Commits
The consumer code in jetstream.go mixed Tack-specific concerns
(collections, applyCommit, store cursor) with generic firehose
mechanics: configuring the upstream client, looping reconnects,
rewinding time-based cursors, persisting cursor progress, and
distinguishing permanent bad-record failures from transient
handler failures. None of those are specific to Tack and they are
the bits most likely to be reused for future jetstream consumers.
Move the generic mechanics into a new internal/jetstream package.

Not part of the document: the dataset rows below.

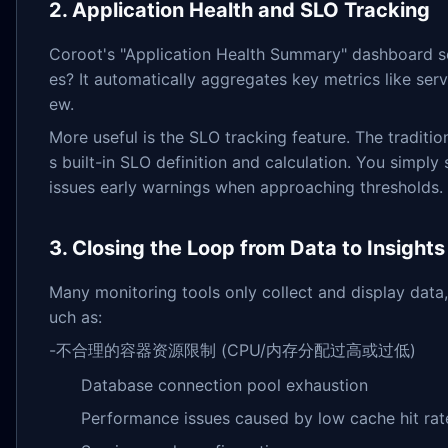
2. Application Health and SLO Tracking
Coroot's "Application Health Summary" dashboard so
es? It automatically aggregates key metrics like serv
ew.
More useful is the SLO tracking feature. The tradi
s built-in SLO definition and calculation. You simpl
issues early warnings when approaching thresholds.
3. Closing the Loop from Data to Insights
Many monitoring tools only collect and display data, 
uch as:
-不合理的容器资源限制 (CPU/内存分配过高或过低)
Database connection pool exhaustion
Performance issues caused by low cache hit rat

Previously, observing a `sh.tangled.repo` record whose spindle field
matched our hostname was enough to enroll a new knot subscription, no
matter who published the record.
`reconcileKnot` now consults a new `IsAuthorizedActor` helper before
calling `AddKnot`: the repo's publisher DID must be the spindle owner
or have been vouched for by a `sh.tangled.spindle.member` record
whose own publisher is the owner.
VerifySignature previously accepted any cryptographically valid
"timestamp=<unix>,signature=<hex>" header regardless of how old the
timestamp was. An attacker who captured a single signed delivery
could replay it indefinitely, creating duplicate status events and
unbounded growth in the events table.
Reject signatures whose timestamp is more than MaxSignatureAge (5
minutes) from the local clock in either direction. The symmetric
bound also defeats implausibly future-dated stamps that would
otherwise mint a long replay window. The clock is read through a
package-level timeNow var so tests can pin it deterministically; the
existing fixed-timestamp test now stubs the clock and a new stale
case covers the rejection path.
Previously `knot.go` executed every `sh.tangled.pipeline` event the
moment it arrived, ignoring the `spindle_members` and `repos`
tables that `jetstream.go` has been mirroring from the AT Proto
firehose.
The knot consumer now consults `store.AuthorizePipelineActor`
before dispatching a trigger. The check has two gates: the
triggers repo must have published a `sh.tangled.repo` record
naming us as its spindle on the knot the event arrived from, and
the publisher of that repo record must be either the spindle
owner or a subject the owner vouched for via
`sh.tangled.spindle.member`.
Buildkite webhooks can land before Spawn's goroutine has persisted
the build UUID to (knot, pipeline_rkey, workflow) mapping. The
window is small but real: CreateBuild returns, Buildkite fires
build.scheduled, the webhook handler runs LookupBuildkiteBuildByUUID
and gets nothing, and the event is dropped on the floor forever.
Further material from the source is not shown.